Using the data below, copy every line that contains the word "Bilder".

Data extracted from a collection

═══

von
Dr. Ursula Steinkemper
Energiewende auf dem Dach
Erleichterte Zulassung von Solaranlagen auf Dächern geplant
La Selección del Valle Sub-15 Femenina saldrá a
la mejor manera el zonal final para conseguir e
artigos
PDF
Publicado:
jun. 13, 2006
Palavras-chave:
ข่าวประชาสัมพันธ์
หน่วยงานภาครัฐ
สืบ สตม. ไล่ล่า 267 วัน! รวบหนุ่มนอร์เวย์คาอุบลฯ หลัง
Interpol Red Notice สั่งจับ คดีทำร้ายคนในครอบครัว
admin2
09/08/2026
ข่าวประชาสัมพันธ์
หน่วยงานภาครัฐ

═══

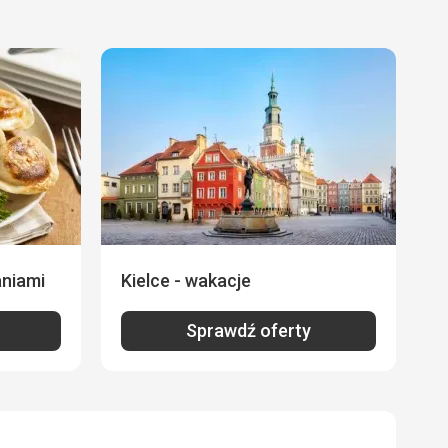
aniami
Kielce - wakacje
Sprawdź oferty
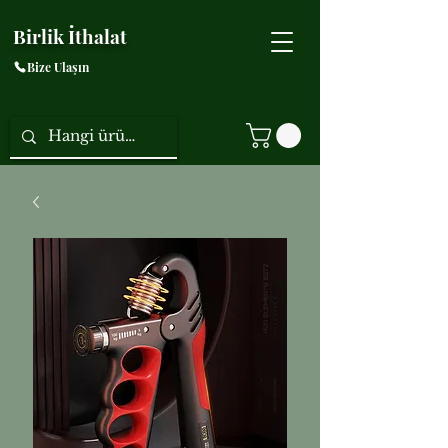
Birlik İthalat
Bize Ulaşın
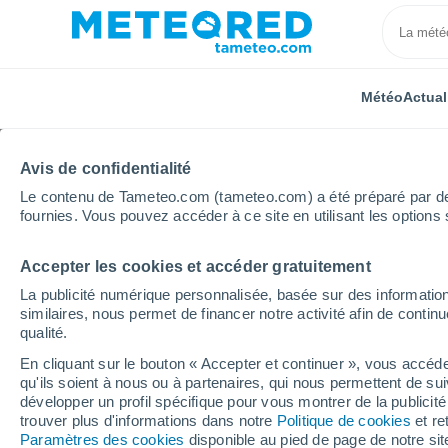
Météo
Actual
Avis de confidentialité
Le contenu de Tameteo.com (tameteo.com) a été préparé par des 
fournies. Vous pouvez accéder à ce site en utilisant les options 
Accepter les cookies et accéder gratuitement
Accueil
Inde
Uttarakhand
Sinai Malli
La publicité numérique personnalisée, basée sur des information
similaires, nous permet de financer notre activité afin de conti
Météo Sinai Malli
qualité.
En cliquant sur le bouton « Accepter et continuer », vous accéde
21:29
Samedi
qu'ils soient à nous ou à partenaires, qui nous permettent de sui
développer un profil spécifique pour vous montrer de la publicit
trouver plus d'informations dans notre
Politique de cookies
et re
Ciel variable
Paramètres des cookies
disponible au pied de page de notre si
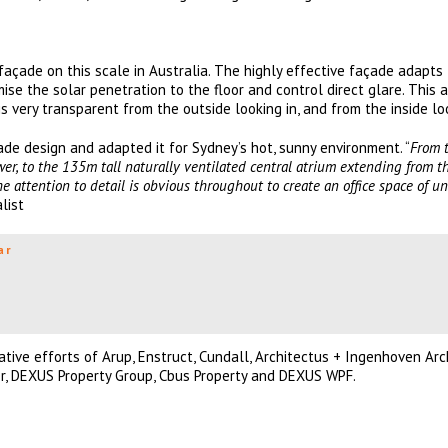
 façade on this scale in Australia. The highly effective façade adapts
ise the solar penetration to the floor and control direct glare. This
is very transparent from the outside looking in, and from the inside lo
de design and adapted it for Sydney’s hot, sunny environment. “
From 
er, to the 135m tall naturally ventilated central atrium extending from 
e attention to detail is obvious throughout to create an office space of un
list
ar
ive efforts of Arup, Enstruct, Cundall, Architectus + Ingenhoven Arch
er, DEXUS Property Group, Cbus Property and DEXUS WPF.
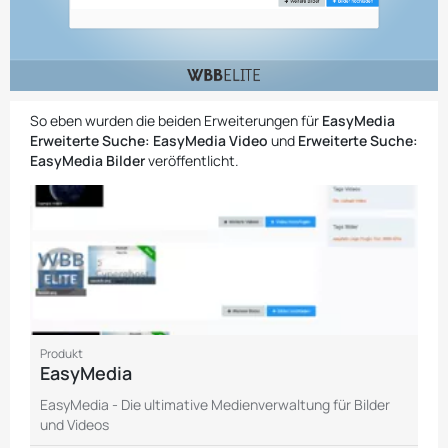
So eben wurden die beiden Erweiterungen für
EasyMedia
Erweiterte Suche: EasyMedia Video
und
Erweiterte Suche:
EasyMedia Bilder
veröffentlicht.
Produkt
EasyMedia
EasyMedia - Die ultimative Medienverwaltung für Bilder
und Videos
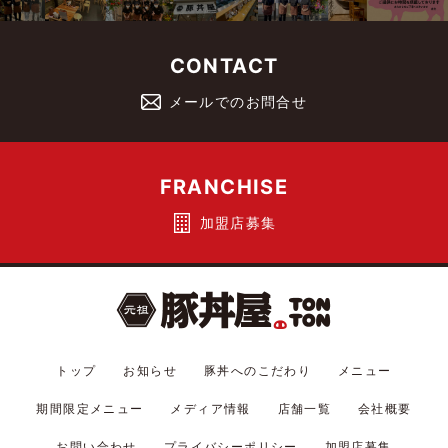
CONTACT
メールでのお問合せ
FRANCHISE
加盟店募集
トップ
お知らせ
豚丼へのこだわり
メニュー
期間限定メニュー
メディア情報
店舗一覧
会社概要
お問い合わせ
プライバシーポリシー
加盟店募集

═══

> _TASK ANSWER_:
EasyMedia Bilder
EasyMedia - Die ultimative Medienverwaltung für Bilder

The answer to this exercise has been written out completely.